Foi aprovado nesta terça-feira, pela comissão mista do congresso nacional, o relatório do deputado Orlando Silva (PCdoB-SP) que cria o projeto de lei de conversão (PLV) modificando a Medida Provisória (MP) 869/2018. Como previsto, o texto do PLV restaura competências e garante autonomia técnica à Autoridade Nacional de Proteção de Dados (ANPD), órgão que deve zelar pela correta aplicação da Lei Geral de Proteção de Dados Pessoais. Mas duas mudanças de última hora passaram a preocupar a sociedade civil e a academia, mais do que o setor empresarial: uma emenda do deputado Celso Russonano (PRB-SP) inserindo a possibilidade de conciliação direta, prévia, em casos de violação de dados pessoais, e o abrandamento feito pelo relator na indicação da natureza jurídica da ANPD, após o período de transição de um órgão vinculado à Presidência da República para um órgão da administração pública indireta, com independência funcional, capaz de fiscalizar também o tratamento de dados pessoais feito pelo setor público.

Na complementação de voto, o deputado Orlando Silva acatou uma sugestão para permitir a conciliação direta e o eventual pagamento de indenização nos casos em que o usuário seja prejudicado por falhas no tratamento de informações. É algo delicado, especialmente porque antes de formalizar reclamações junto à ANPD por eventuais irregularidades no tratamento de dados, os brasileiros precisarão comprovar primeiro que tentaram e não conseguiram resolver o problema junto ao responsável direto pela análise dos dados no prazo legal.

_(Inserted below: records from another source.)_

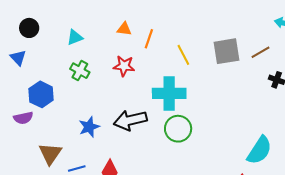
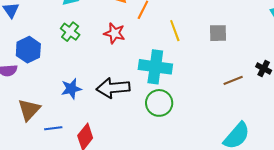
gray square: (227, 51) -> (218, 33), size x0.7
brown line: (260, 52) -> (233, 80), moved

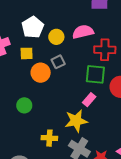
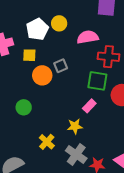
yellow circle: (56, 37) -> (59, 23), moved
yellow star: (76, 121) -> (75, 126), size x0.7
yellow cross: (49, 138) -> (47, 142), turned 35

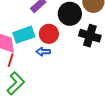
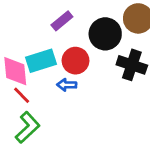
red line: (11, 60) -> (22, 95), turned -64

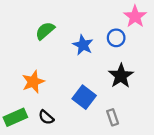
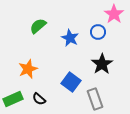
gray rectangle: (113, 117) -> (95, 99), size x1.5

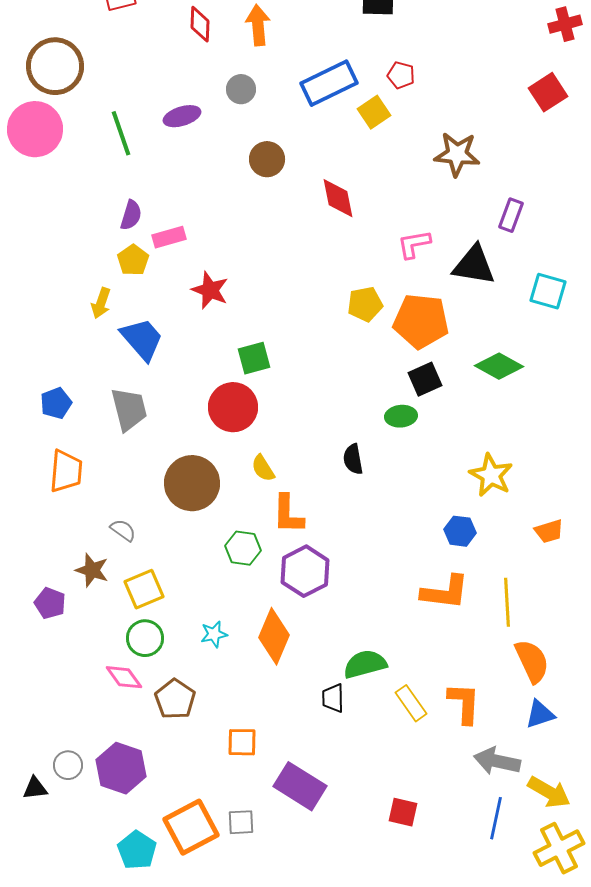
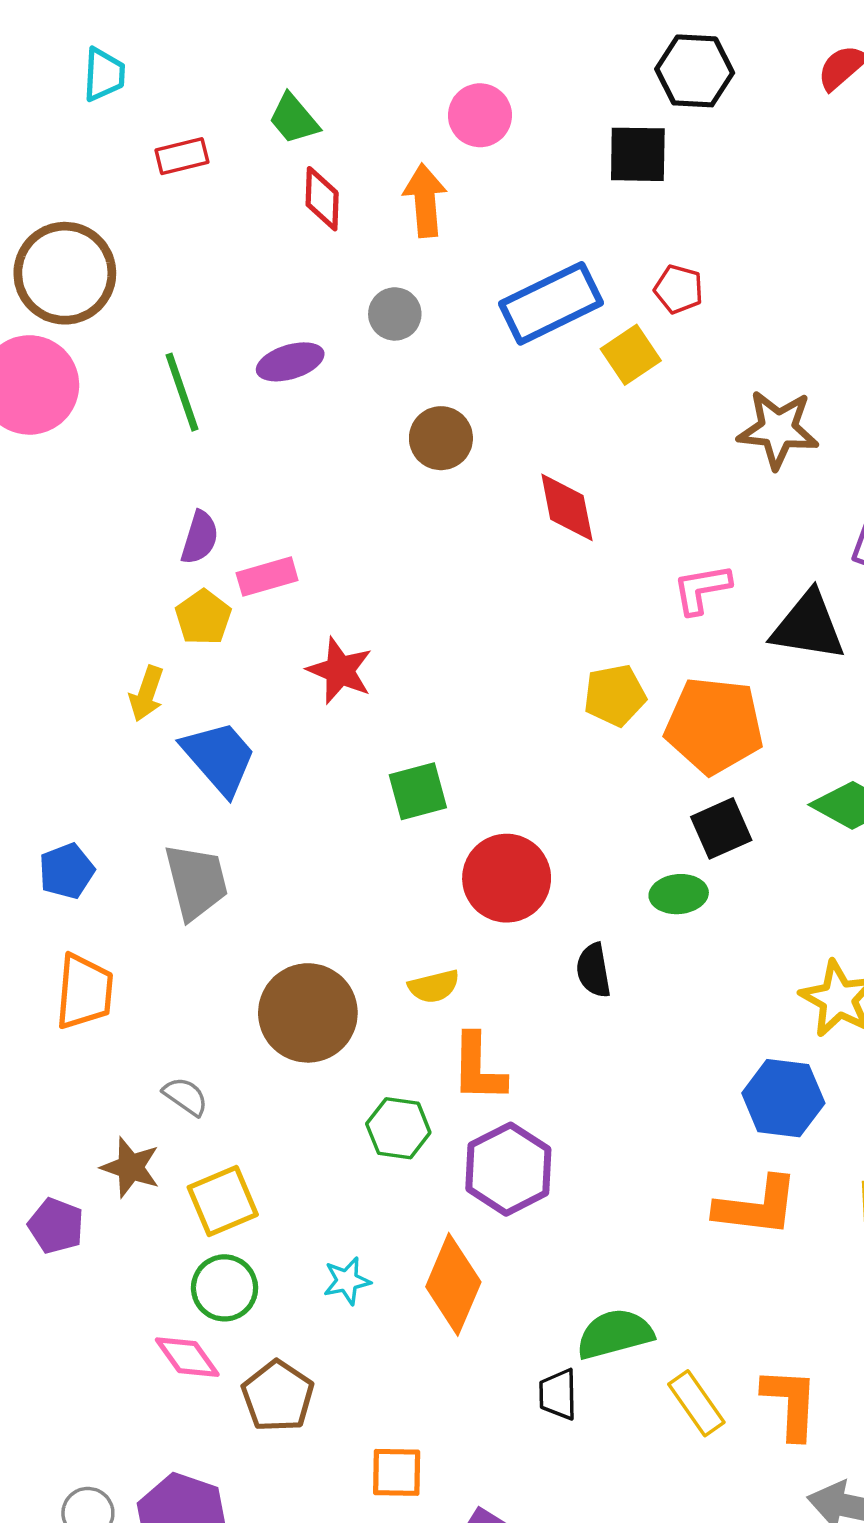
red circle: (233, 407) -> (507, 878), moved
yellow semicircle: (263, 468) -> (434, 986), turned -72
blue hexagon: (460, 531) -> (783, 1098), size x1.4

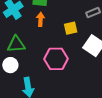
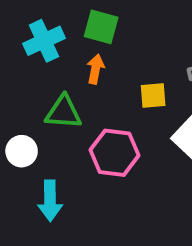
green triangle: (16, 44) -> (63, 112), moved

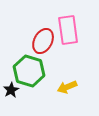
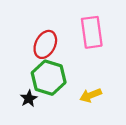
red ellipse: (43, 41) -> (45, 44), moved

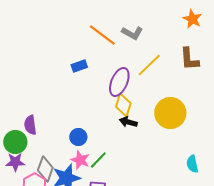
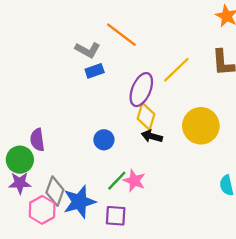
gray L-shape: (132, 33) -> (88, 50), moved
blue circle: (78, 137) -> (104, 140), moved
pink star: (80, 160) -> (134, 181), moved

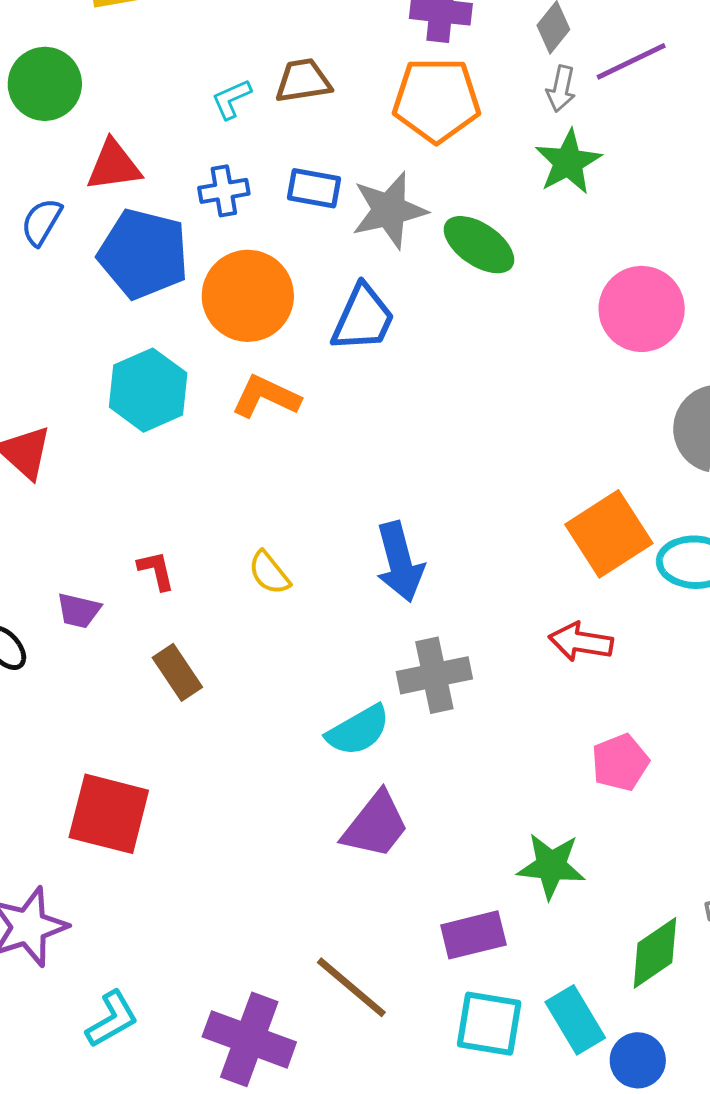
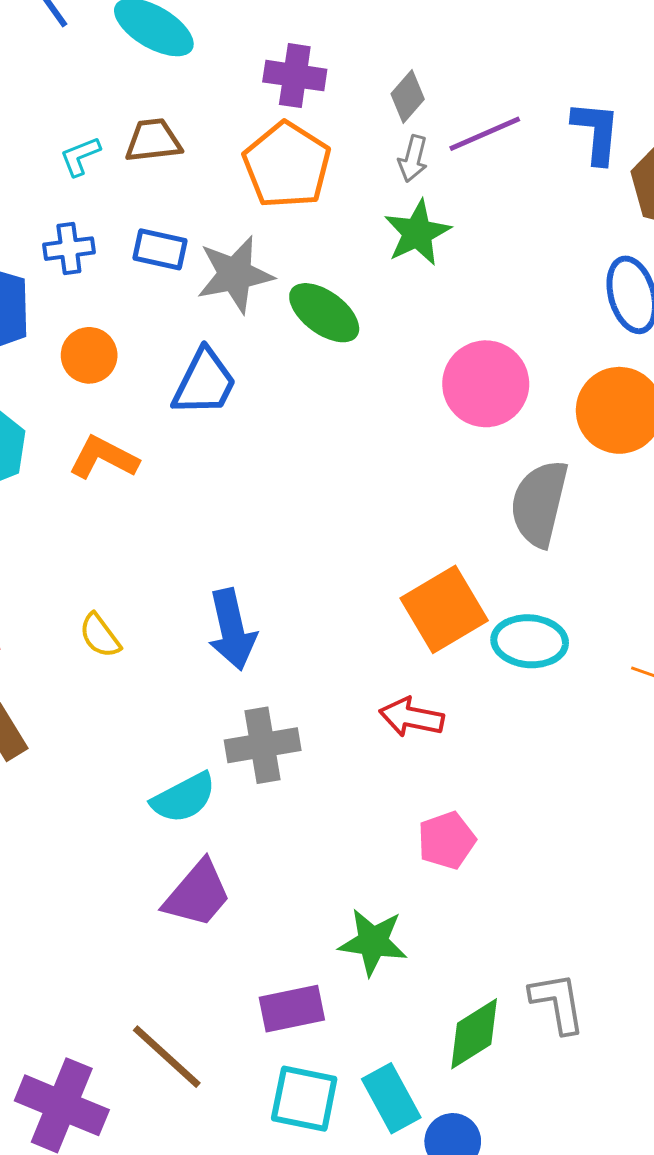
orange pentagon: (436, 100) -> (287, 165), turned 30
orange circle: (248, 296) -> (89, 355), size x0.6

Diz a emenda: "Vazamentos individuais ou acessos não autorizados de que  trata o caput do artigo 46 poderão ser objeto de conciliação direta  entre controlador e titular e, em não havendo acordo, o
controlador estará sujeito à aplicação das penalidades de que trata este artigo".

"Considero essa emenda do deputado Celso Russomano bastante perniciosa, pois retoma o problema que já conhecemos e que inviabilizou a ação de Habeas Data: se a lei coloca peso numa fase conciliatória, ela pode acabar virando um verdadeiro pré-requisito para acionar a Autoridade", explica o professor Danilo Doneda. "Se for assim,  empresas teriam incentivo para tornar esta fase conciliatória mais difícil e lenta, inviabilizando que o requerimento chegue à autoridade".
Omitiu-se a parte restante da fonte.